#### Given information

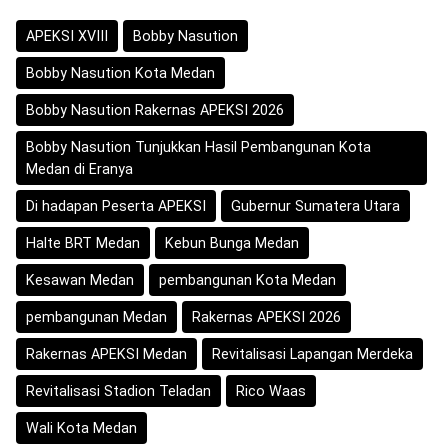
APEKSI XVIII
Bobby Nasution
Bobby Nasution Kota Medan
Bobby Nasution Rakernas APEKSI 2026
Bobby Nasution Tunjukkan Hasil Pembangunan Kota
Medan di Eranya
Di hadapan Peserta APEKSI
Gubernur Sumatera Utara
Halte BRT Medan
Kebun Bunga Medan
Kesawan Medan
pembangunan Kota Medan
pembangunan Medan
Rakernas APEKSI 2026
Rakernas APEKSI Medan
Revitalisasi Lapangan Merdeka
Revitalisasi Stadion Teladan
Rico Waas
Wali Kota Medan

########
#### Given information

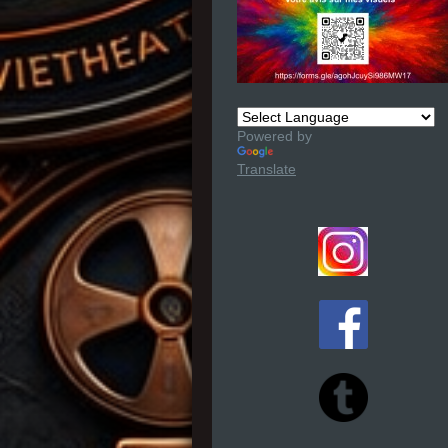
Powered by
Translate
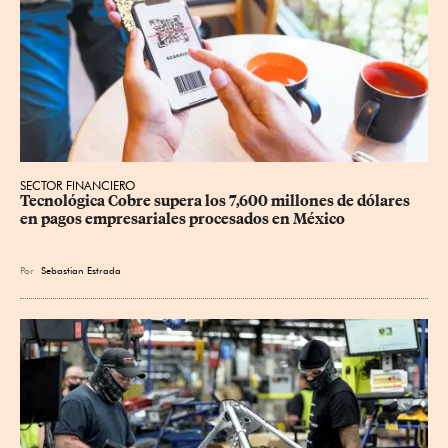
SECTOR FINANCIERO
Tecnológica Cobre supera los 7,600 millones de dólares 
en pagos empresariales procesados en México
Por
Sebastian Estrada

########

Exercise directions —
Going down the listing above, begin printing at the line with "Kebun Bunga Medan" and finish with the line with "Wali Kota Medan", exactly as they appear.

Solution below —
Kebun Bunga Medan
Kesawan Medan
pembangunan Kota Medan
pembangunan Medan
Rakernas APEKSI 2026
Rakernas APEKSI Medan
Revitalisasi Lapangan Merdeka
Revitalisasi Stadion Teladan
Rico Waas
Wali Kota Medan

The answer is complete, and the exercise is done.